Letter: Let’s talk about planet change | AspenTimes.com

Letter: Let’s talk about planet change

I want to introduce a new issue: Planet change. Better than climate change, planet change can be touched and seen, Hopefully, it will open your eyes to the sickening destruction that has been wrought on our fabled western lands. If you happen to be in front of your computer, open Google Earth and follow along.

NASA recently released a report that there is a “permanent” 2,500 square-mile methane cloud hovering above northern New Mexico. Direct Google Earth to Durango and head south by dragging the map. Once you have figured out what a well pad looks like, you’re on your way. Hint: It doesn’t look anything like the commercials the oil companies pay for with the amber waves of grain. It’s a white barren piece of ground with some storage tanks on the pad.

Keep going south and take in the magnitude of the drilling craze. I realize that drilling requires some sacrifice, but this spider web of roads and pads seems excessive. Half of New Mexico has been surrendered to the oil companies.

Punch Vernal, Utah, into Google Earth. Vernal was recently in the papers for having an abnormally high incidence of infant stillborn deaths. No one can prove that the oil industry is responsible, and the people of Vernal don’t really care as long as they have jobs in the oil industry and a good tax base. Money talks and dead infants don’t.

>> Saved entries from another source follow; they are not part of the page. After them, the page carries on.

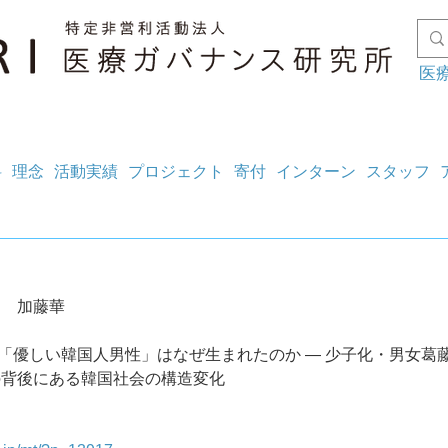
医
料
理念
活動実績
プロジェクト
寄付
インターン
スタッフ
ン　加藤華
6121 「優しい韓国人男性」はなぜ生まれたのか ― 少子化・男女
の背後にある韓国社会の構造変化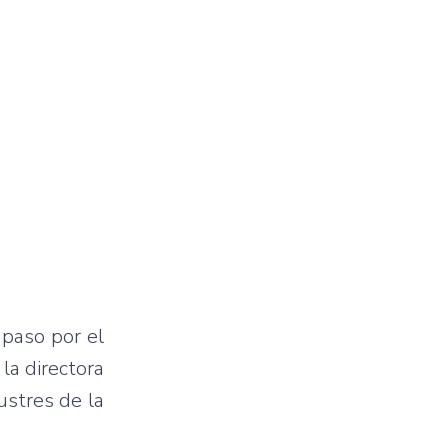
 paso por el
la directora
ustres de la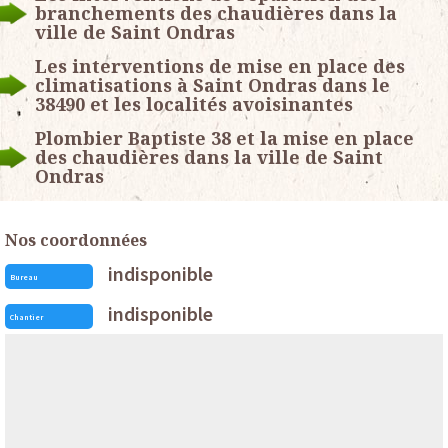
branchements des chaudières dans la
ville de Saint Ondras
Les interventions de mise en place des
climatisations à Saint Ondras dans le
38490 et les localités avoisinantes
Plombier Baptiste 38 et la mise en place
des chaudières dans la ville de Saint
Ondras
Nos coordonnées
indisponible
Bureau
indisponible
Chantier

South of Vernal is a massive ostrich skin of well pads dotting the Earth. Zoom down on each pad and the clarity of Google Earth will show you black lines running from each well. These are the pipelines the oil companies in all their environmental glory simply set on the ground to connect these wells. Looks beautiful from the satellite view. Can’t wait to visit.

Pinedale, Wyoming, is an eight-hour drive north of here and is a cute, little, western town on the edge of the Wind River Range. The wells there exceed the Bureau of Land Management vision of drilling by 300 percent and the little town has two ozone alerts per week in the winter.

Most important to us in the Roaring Fork Valley, punch in Silt and move the map south again. Wells butt up against houses for miles until the last one at Thompson Divide. Drag the map to Carbondale and marvel at what a small swatch of land protects this valley from fracking. That swatch, Thompson Divide, is what all the fuss is about.

I’ll be accused of hypocrisy because I use that oil and now it’s cheap allegedly because of the wells. However, even as these wells were being tapped, oil prices didn’t descend until the Saudis decided to pump more oil. As a matter of fact, the oil companies enjoyed the highest profits in the history of money and Americans got sucked dry by high gas prices. Makes me wonder about the veracity of that “hypocrite” argument and who the real hypocrites are.

We are constantly told that there is no other alternative to oil, but with oil so cheap, have we really tried? It may cost more to change our habits, but in the long run, wouldn’t we and our host planet be better off if we spent that money? Planet change is real and it may well be killing us, or perhaps a few babies.

They say that if you want to make an omelet, you have to crack a few eggs. Do we have to crack the entire carton? It’s time to draw the line. The West has sacrificed enough.